─── Information provided
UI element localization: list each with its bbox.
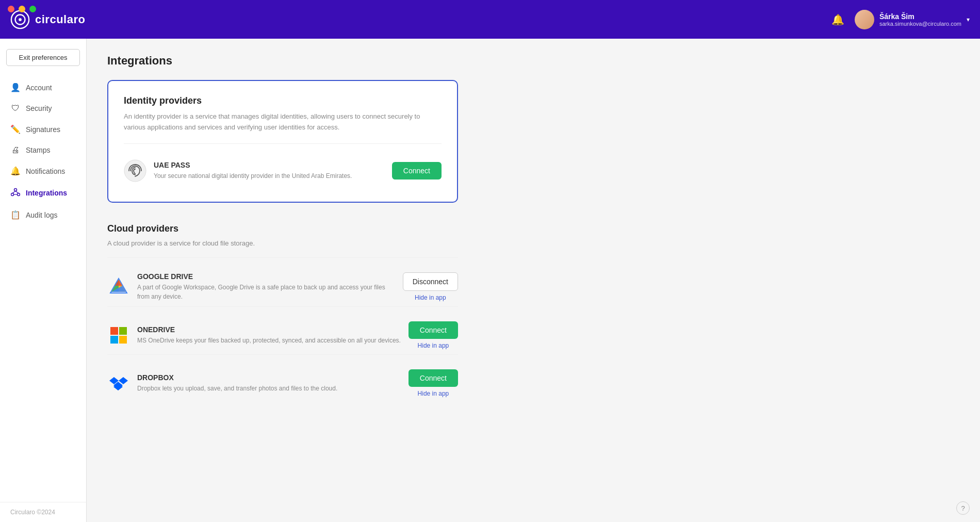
onedrive-name: ONEDRIVE	[137, 325, 401, 334]
close-button[interactable]	[8, 6, 14, 12]
sidebar-item-signatures[interactable]: ✏️ Signatures	[0, 119, 86, 139]
sidebar-item-security[interactable]: 🛡 Security	[0, 99, 86, 118]
identity-divider	[124, 143, 442, 144]
signatures-icon: ✏️	[10, 124, 21, 134]
uae-pass-row: UAE PASS Your secure national digital id…	[124, 154, 442, 187]
sidebar-item-label-notifications: Notifications	[26, 167, 65, 175]
svg-point-3	[14, 189, 17, 191]
footer: Circularo ©2024	[0, 502, 87, 522]
user-menu[interactable]: Šárka Šim sarka.simunkova@circularo.com …	[855, 10, 970, 29]
svg-rect-15	[110, 327, 118, 335]
cloud-divider	[107, 257, 458, 258]
dropbox-connect-button[interactable]: Connect	[409, 369, 458, 387]
maximize-button[interactable]	[29, 6, 36, 12]
topbar: circularo 🔔 Šárka Šim sarka.simunkova@ci…	[0, 0, 980, 39]
sidebar-item-audit-logs[interactable]: 📋 Audit logs	[0, 205, 86, 225]
svg-point-4	[11, 193, 14, 196]
user-dropdown-icon: ▾	[967, 16, 970, 23]
sidebar-item-integrations[interactable]: Integrations	[0, 182, 86, 204]
svg-line-6	[12, 191, 15, 193]
svg-point-9	[124, 160, 146, 182]
google-drive-hide-link[interactable]: Hide in app	[415, 294, 446, 301]
dropbox-name: DROPBOX	[137, 373, 401, 382]
logo-icon	[10, 10, 30, 29]
integrations-icon	[10, 187, 21, 199]
dropbox-actions: Connect Hide in app	[409, 369, 458, 397]
window-controls	[8, 6, 36, 12]
dropbox-row: DROPBOX Dropbox lets you upload, save, a…	[107, 364, 458, 402]
help-icon[interactable]: ?	[956, 501, 970, 515]
onedrive-row: ONEDRIVE MS OneDrive keeps your files ba…	[107, 316, 458, 354]
onedrive-hide-link[interactable]: Hide in app	[418, 342, 449, 349]
dropbox-icon	[107, 372, 130, 395]
layout: Exit preferences 👤 Account 🛡 Security ✏️…	[0, 39, 980, 522]
main-content: Integrations Identity providers An ident…	[87, 39, 980, 522]
onedrive-desc: MS OneDrive keeps your files backed up, …	[137, 336, 401, 345]
identity-providers-card: Identity providers An identity provider …	[107, 80, 458, 203]
uae-pass-info: UAE PASS Your secure national digital id…	[154, 161, 385, 181]
cloud-divider-2	[107, 306, 458, 307]
svg-rect-16	[119, 327, 127, 335]
google-drive-row: GOOGLE DRIVE A part of Google Workspace,…	[107, 267, 458, 306]
google-drive-info: GOOGLE DRIVE A part of Google Workspace,…	[137, 272, 396, 301]
onedrive-info: ONEDRIVE MS OneDrive keeps your files ba…	[137, 325, 401, 345]
sidebar-item-account[interactable]: 👤 Account	[0, 77, 86, 97]
logo: circularo	[10, 10, 85, 29]
logo-text: circularo	[35, 13, 85, 26]
dropbox-hide-link[interactable]: Hide in app	[418, 390, 449, 397]
sidebar-item-label-security: Security	[26, 104, 52, 112]
stamps-icon: 🖨	[10, 145, 21, 155]
google-drive-disconnect-button[interactable]: Disconnect	[403, 272, 458, 291]
sidebar-item-label-integrations: Integrations	[26, 189, 67, 197]
uae-pass-desc: Your secure national digital identity pr…	[154, 171, 385, 181]
google-drive-name: GOOGLE DRIVE	[137, 272, 396, 281]
notifications-icon: 🔔	[10, 166, 21, 176]
exit-preferences-button[interactable]: Exit preferences	[6, 49, 80, 66]
identity-section-title: Identity providers	[124, 95, 442, 106]
uae-pass-icon	[124, 159, 146, 182]
cloud-divider-3	[107, 354, 458, 355]
uae-pass-connect-button[interactable]: Connect	[392, 162, 442, 180]
sidebar-item-label-signatures: Signatures	[26, 125, 60, 134]
cloud-section-title: Cloud providers	[107, 223, 458, 234]
svg-point-2	[19, 18, 22, 21]
identity-section-desc: An identity provider is a service that m…	[124, 111, 442, 133]
notification-bell-icon[interactable]: 🔔	[831, 13, 844, 26]
sidebar-item-label-audit-logs: Audit logs	[26, 211, 57, 219]
sidebar-item-stamps[interactable]: 🖨 Stamps	[0, 140, 86, 160]
dropbox-desc: Dropbox lets you upload, save, and trans…	[137, 384, 401, 393]
cloud-providers-section: Cloud providers A cloud provider is a se…	[107, 223, 458, 402]
user-details: Šárka Šim sarka.simunkova@circularo.com	[879, 12, 961, 27]
security-icon: 🛡	[10, 104, 21, 113]
user-email: sarka.simunkova@circularo.com	[879, 21, 961, 27]
onedrive-icon	[107, 324, 130, 347]
google-drive-actions: Disconnect Hide in app	[403, 272, 458, 301]
svg-rect-18	[119, 336, 127, 344]
sidebar-item-label-account: Account	[26, 84, 52, 92]
google-drive-desc: A part of Google Workspace, Google Drive…	[137, 283, 396, 301]
avatar	[855, 10, 874, 29]
cloud-section-desc: A cloud provider is a service for cloud …	[107, 239, 458, 247]
onedrive-connect-button[interactable]: Connect	[409, 321, 458, 339]
svg-line-7	[15, 191, 19, 193]
page-title: Integrations	[107, 54, 959, 68]
onedrive-actions: Connect Hide in app	[409, 321, 458, 349]
minimize-button[interactable]	[19, 6, 25, 12]
google-drive-icon	[107, 275, 130, 298]
topbar-right: 🔔 Šárka Šim sarka.simunkova@circularo.co…	[831, 10, 970, 29]
sidebar: Exit preferences 👤 Account 🛡 Security ✏️…	[0, 39, 87, 522]
dropbox-info: DROPBOX Dropbox lets you upload, save, a…	[137, 373, 401, 393]
footer-text: Circularo ©2024	[10, 509, 55, 516]
svg-point-5	[18, 193, 20, 196]
sidebar-item-notifications[interactable]: 🔔 Notifications	[0, 161, 86, 181]
uae-pass-name: UAE PASS	[154, 161, 385, 169]
sidebar-item-label-stamps: Stamps	[26, 146, 50, 154]
svg-rect-17	[110, 336, 118, 344]
account-icon: 👤	[10, 83, 21, 92]
user-name: Šárka Šim	[879, 12, 961, 21]
audit-logs-icon: 📋	[10, 210, 21, 220]
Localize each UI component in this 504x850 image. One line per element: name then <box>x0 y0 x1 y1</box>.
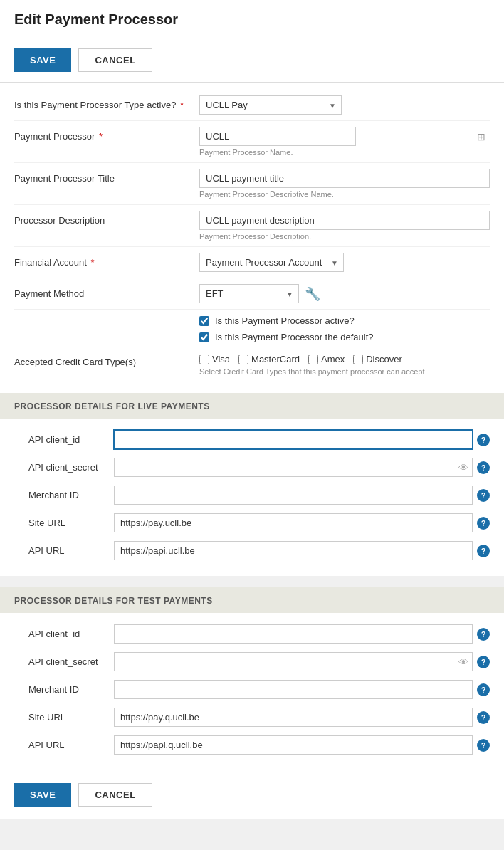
live-site-url-wrap: ? <box>114 513 490 532</box>
cc-visa-label: Visa <box>212 354 230 364</box>
live-api-url-input[interactable] <box>114 541 473 560</box>
cancel-button-bottom[interactable]: CANCEL <box>78 783 152 807</box>
test-section-title: PROCESSOR DETAILS FOR TEST PAYMENTS <box>14 596 490 606</box>
processor-desc-row: Processor Description Payment Processor … <box>14 205 490 247</box>
test-secret-icon: 👁 <box>458 656 468 668</box>
credit-card-options: Visa MasterCard Amex Discover Select Cre… <box>199 354 490 376</box>
active-type-select[interactable]: UCLL Pay <box>199 95 342 115</box>
processor-label: Payment Processor * <box>14 127 199 142</box>
processor-desc-input[interactable] <box>199 211 490 230</box>
cancel-button-top[interactable]: CANCEL <box>78 48 152 72</box>
test-api-url-help[interactable]: ? <box>477 739 490 752</box>
test-site-url-label: Site URL <box>28 712 114 723</box>
processor-desc-control: Payment Processor Description. <box>199 211 490 241</box>
processor-control: ⊞ Payment Processor Name. <box>199 127 490 157</box>
live-api-url-label: API URL <box>28 545 114 556</box>
live-section-group: PROCESSOR DETAILS FOR LIVE PAYMENTS API … <box>0 393 504 576</box>
live-api-client-secret-wrap: 👁 ? <box>114 458 490 477</box>
cc-visa-checkbox[interactable] <box>199 355 209 364</box>
processor-title-hint: Payment Processor Descriptive Name. <box>199 190 490 199</box>
test-section-group: PROCESSOR DETAILS FOR TEST PAYMENTS API … <box>0 587 504 770</box>
test-api-client-id-row: API client_id ? <box>28 620 490 648</box>
processor-input[interactable] <box>199 127 356 146</box>
page-header: Edit Payment Processor <box>0 0 504 38</box>
test-api-url-label: API URL <box>28 740 114 750</box>
wrench-icon[interactable]: 🔧 <box>305 286 320 302</box>
live-api-client-secret-input[interactable] <box>114 458 473 477</box>
is-active-checkbox[interactable] <box>199 316 209 326</box>
processor-hint: Payment Processor Name. <box>199 148 490 157</box>
live-site-url-help[interactable]: ? <box>477 517 490 530</box>
cc-discover-label: Discover <box>366 354 402 364</box>
secret-icon: 👁 <box>458 462 468 473</box>
test-merchant-id-wrap: ? <box>114 680 490 699</box>
live-merchant-id-label: Merchant ID <box>28 490 114 500</box>
cc-amex-checkbox[interactable] <box>308 355 318 364</box>
live-secret-relative: 👁 <box>114 458 473 477</box>
test-site-url-row: Site URL ? <box>28 703 490 731</box>
test-section-divider: PROCESSOR DETAILS FOR TEST PAYMENTS <box>0 587 504 613</box>
is-default-checkbox-row: Is this Payment Processor the default? <box>199 329 490 345</box>
live-api-client-id-wrap: ? <box>114 430 490 449</box>
cc-discover-checkbox[interactable] <box>353 355 363 364</box>
is-default-label: Is this Payment Processor the default? <box>215 332 374 342</box>
test-api-client-id-wrap: ? <box>114 624 490 644</box>
test-merchant-id-input[interactable] <box>114 680 473 699</box>
test-merchant-id-help[interactable]: ? <box>477 683 490 696</box>
processor-title-input[interactable] <box>199 169 490 188</box>
active-type-control: UCLL Pay ▼ <box>199 95 490 115</box>
live-details-section: API client_id ? API client_secret 👁 ? Me… <box>0 419 504 576</box>
live-site-url-row: Site URL ? <box>28 509 490 537</box>
cc-mastercard-checkbox[interactable] <box>238 355 248 364</box>
test-api-client-id-input[interactable] <box>114 624 473 644</box>
financial-account-control: Payment Processor Account ▼ <box>199 253 490 272</box>
test-api-client-secret-label: API client_secret <box>28 656 114 667</box>
cc-hint: Select Credit Card Types that this payme… <box>199 367 490 376</box>
test-details-section: API client_id ? API client_secret 👁 ? Me… <box>0 613 504 770</box>
is-default-checkbox[interactable] <box>199 332 209 342</box>
live-section-title: PROCESSOR DETAILS FOR LIVE PAYMENTS <box>14 402 490 411</box>
live-api-client-id-label: API client_id <box>28 434 114 445</box>
live-api-client-id-help[interactable]: ? <box>477 434 490 446</box>
live-merchant-id-row: Merchant ID ? <box>28 481 490 509</box>
cc-checkboxes: Visa MasterCard Amex Discover <box>199 354 490 364</box>
processor-title-control: Payment Processor Descriptive Name. <box>199 169 490 199</box>
credit-card-label: Accepted Credit Card Type(s) <box>14 354 199 367</box>
save-button-bottom[interactable]: SAVE <box>14 783 71 807</box>
live-api-client-secret-label: API client_secret <box>28 462 114 473</box>
live-api-client-id-row: API client_id ? <box>28 426 490 453</box>
processor-title-label: Payment Processor Title <box>14 169 199 184</box>
financial-account-select[interactable]: Payment Processor Account <box>199 253 344 272</box>
live-api-url-row: API URL ? <box>28 537 490 565</box>
live-merchant-id-input[interactable] <box>114 486 473 505</box>
processor-desc-hint: Payment Processor Description. <box>199 232 490 241</box>
live-api-url-help[interactable]: ? <box>477 545 490 557</box>
test-site-url-help[interactable]: ? <box>477 711 490 724</box>
test-merchant-id-row: Merchant ID ? <box>28 676 490 703</box>
financial-account-select-wrap: Payment Processor Account ▼ <box>199 253 344 272</box>
test-merchant-id-label: Merchant ID <box>28 684 114 695</box>
test-api-url-input[interactable] <box>114 735 473 755</box>
live-api-client-secret-help[interactable]: ? <box>477 461 490 474</box>
live-site-url-input[interactable] <box>114 513 473 532</box>
cc-amex-label: Amex <box>321 354 345 364</box>
active-type-select-wrap: UCLL Pay ▼ <box>199 95 342 115</box>
processor-desc-label: Processor Description <box>14 211 199 226</box>
main-form-section: Is this Payment Processor Type active? *… <box>0 83 504 393</box>
is-active-label: Is this Payment Processor active? <box>215 315 355 326</box>
top-toolbar: SAVE CANCEL <box>0 38 504 83</box>
processor-input-wrap: ⊞ <box>199 127 490 146</box>
test-site-url-wrap: ? <box>114 708 490 727</box>
save-button-top[interactable]: SAVE <box>14 48 71 72</box>
test-site-url-input[interactable] <box>114 708 473 727</box>
cc-visa: Visa <box>199 354 230 364</box>
payment-method-control: EFT ▼ 🔧 <box>199 284 490 303</box>
payment-method-row: Payment Method EFT ▼ 🔧 <box>14 278 490 310</box>
test-api-client-secret-input[interactable] <box>114 652 473 671</box>
test-api-client-secret-help[interactable]: ? <box>477 656 490 668</box>
test-api-client-id-help[interactable]: ? <box>477 628 490 641</box>
payment-method-select[interactable]: EFT <box>199 284 299 303</box>
live-api-client-id-input[interactable] <box>114 430 473 449</box>
credit-card-row: Accepted Credit Card Type(s) Visa Master… <box>14 348 490 382</box>
live-merchant-id-help[interactable]: ? <box>477 489 490 502</box>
──────
Would you please return all lines from the listing above that contain "Accepted"?

credit-card-label: Accepted Credit Card Type(s) <box>14 354 199 367</box>
credit-card-row: Accepted Credit Card Type(s) Visa Master… <box>14 348 490 382</box>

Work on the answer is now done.